Immaginiamo un grande specchio.
Immaginiamo che in questo grande specchio si rifletta l’America. Oggi.
Immaginiamo ancora che, dopo averlo contemplato per un po’ di tempo, questo immenso specchio ci sfugga dalle mani e si frantumi in milioni di frammenti.
Immaginiamo, infine, che ogni frammento continui a rispecchiare, nel suo piccolo, tutta l’America. Oggi.
Che spettacolo sarebbe: in pochi centimetri percepiremmo un’infinità di cose, a tal punto che ci perderemmo.

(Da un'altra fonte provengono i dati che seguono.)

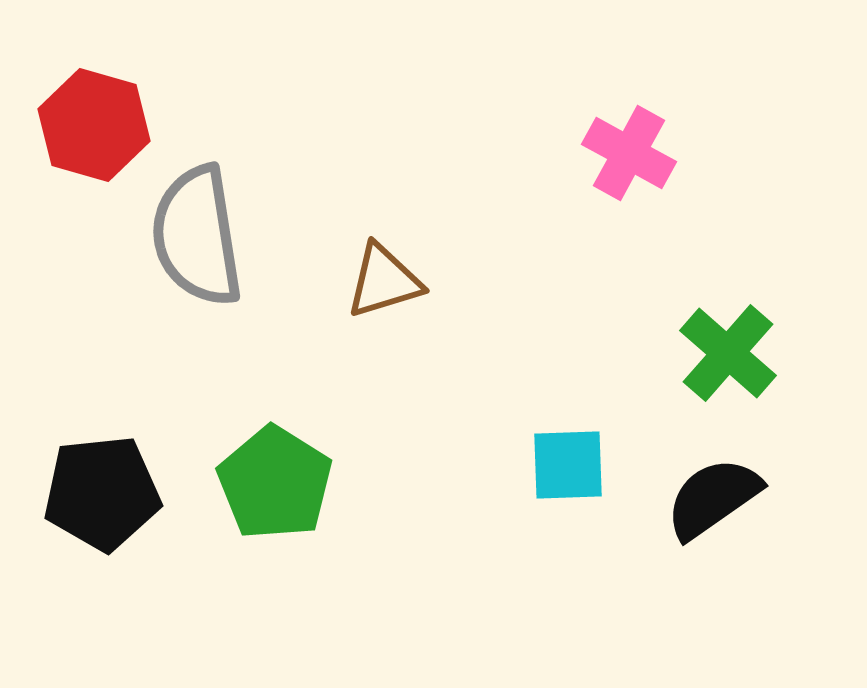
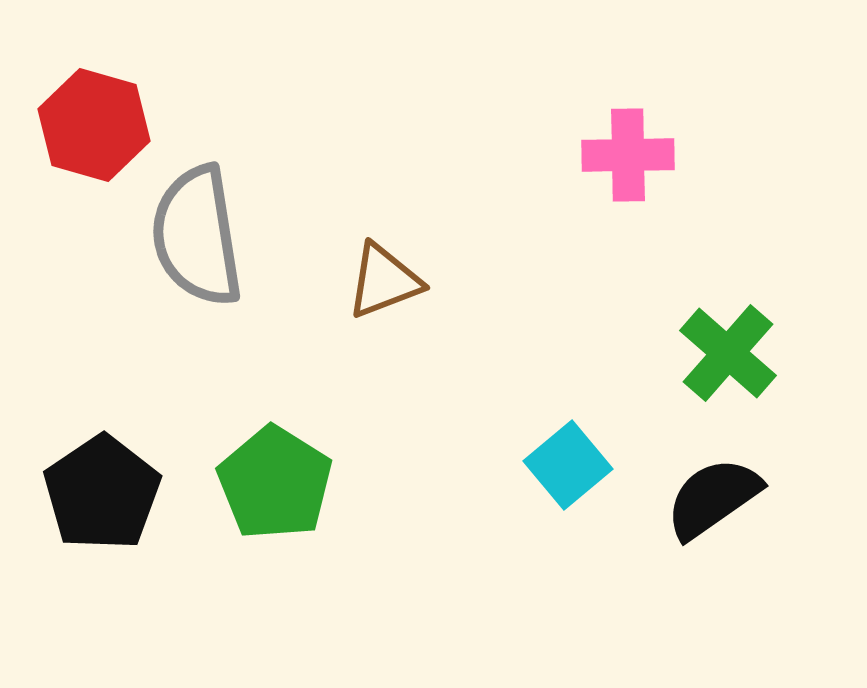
pink cross: moved 1 px left, 2 px down; rotated 30 degrees counterclockwise
brown triangle: rotated 4 degrees counterclockwise
cyan square: rotated 38 degrees counterclockwise
black pentagon: rotated 28 degrees counterclockwise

Leggendo i racconti di Carver capita un po’ così. Leggiamo storie talmente assurde che sembrano nostre. Quel frammento di specchio riflette vite particolari, a tratti insignificanti, quasi insulse, ma che traspirano una luce che è la nostra. In quelle poche righe pulsano sentimenti, crepitano semplici azioni quotidiane in cui il lettore si perde: viene quasi voglia di saltare le pagine tanto sono stucchevolmente banali.
Poi all’improvviso un moto, un lampo, quando meno te lo aspetti. Come un interruttore della luce al neon: lo schiacci e hai una frazione di tempo incalcolabile, dopo la quale la luce prima fioca poi sempre più viva si fa spazio in un buio che era già illuminato dalla porta che avevi lasciata aperta.
Carver è uno di quegli scrittori illeggibili che ti viene troppo voglia di leggere.
Illeggibile perché spesso non racconta niente. Apparentemente niente: basterebbe il titolo del racconto. In realtà però nella sua superficiale quiete, nasconde una inquietudine umana invidiabile. Sigarette che si accendono, lattine di birra che sprizzano schiuma in continuazione, occhiate perse, sorrisi velati sfregamenti di mani in tasche abissali. Tutto è in quell’istante tra l’interruttore che schiacci e il neon che si accende.
Per poi scoprire che il frammento di specchio ti ha tagliato. E tu sanguini.